In 2013, the US government forced 23andMe to retire a large slate of health tests, many of which also employed polygenic predictors, including one for Type 2 diabetes, because their accuracy was unproven and they could cause people to take unnecessarily medical steps.

Since then, however, the science of prediction has vastly improved and regulations have loosened. According to 23andMe, the current diabetes report needs no regulation at all. That is because it falls into an exemption for low risk tests and phone apps that offer only “general wellness” suggestions, not real medical advice or diagnoses.

The FDA did not respond to questions about whether polygenic risk scores for common diseases would be exempt from regulation.  

“It’s totally expected they are going this route,” says Cecile Janssens, an epidemiologist at Emory University. “Although it is way too early to share this kind of information, 23andMe thinks as long as they are honest about the shortcomings, who cares.’ “

Some doctors said genetic prediction has questionable benefit in diabetes, a disease strongly shaped by age, diet, and being overweight. A bathroom scale, for example, would be about three times as effective in identifying people with diabetes risk than 23andMe’s $199 genetic test. That is because most Americans are overweight. Overall about 9.5% of American adults have diabetes

The genetic predictions are also especially spotty for African Americans. The company developed its model using DNA of white people of European ancestry, who make up most of its database. The results is that the predictions perform less well in other ancestries.

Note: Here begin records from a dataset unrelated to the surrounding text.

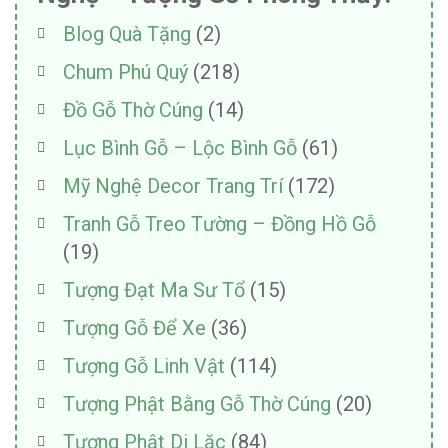
Blog Quà Tặng
(2)
Chum Phú Quý
(218)
Đồ Gỗ Thờ Cúng
(14)
Lục Bình Gỗ – Lộc Bình Gỗ
(61)
Mỹ Nghệ Decor Trang Trí
(172)
Tranh Gỗ Treo Tường – Đồng Hồ Gỗ
(19)
Tượng Đạt Ma Sư Tổ
(15)
Tượng Gỗ Để Xe
(36)
Tượng Gỗ Linh Vật
(114)
Tượng Phật Bằng Gỗ Thờ Cúng
(20)
Tượng Phật Di Lặc
(84)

“I don’t believe the African American results,” says James Meigs, an endocrinologist at Massachusetts General Hospital who specializes in diabetes prevention. “These risk scores do not perform in blacks, disease after disease. If you are a black person doing this test, it’s not giving the right answer.”

For that reason, some companies offering polygenic tests have restricted them to people of European ancestry. In a statement, 23andMe says its test is “accurate” for African American, Latinos, and Asians.

Once they have their scores, customers of 23andMe will be able to dig into the data with an interactive widget which shows 100 human figures, representing people with genes like theirs. More or fewer of these turn dark blue (for diabetes) depending on factors the users can select with a drop-down menu, including age, weight, and how often a person eats fast food.

Selecting for lower risk in real life is not as easy. From what he sees treating people with diabetes, Meigs says “the killer problem is that knowledge does not change human behavior.” It’s just too hard to get off the couch and put down the fries. He doesn't think that a 23andMe test is going to change that. “It’s a business model,” says Meigs. “They will sell kits, but it can’t be expected to improve public health at all.”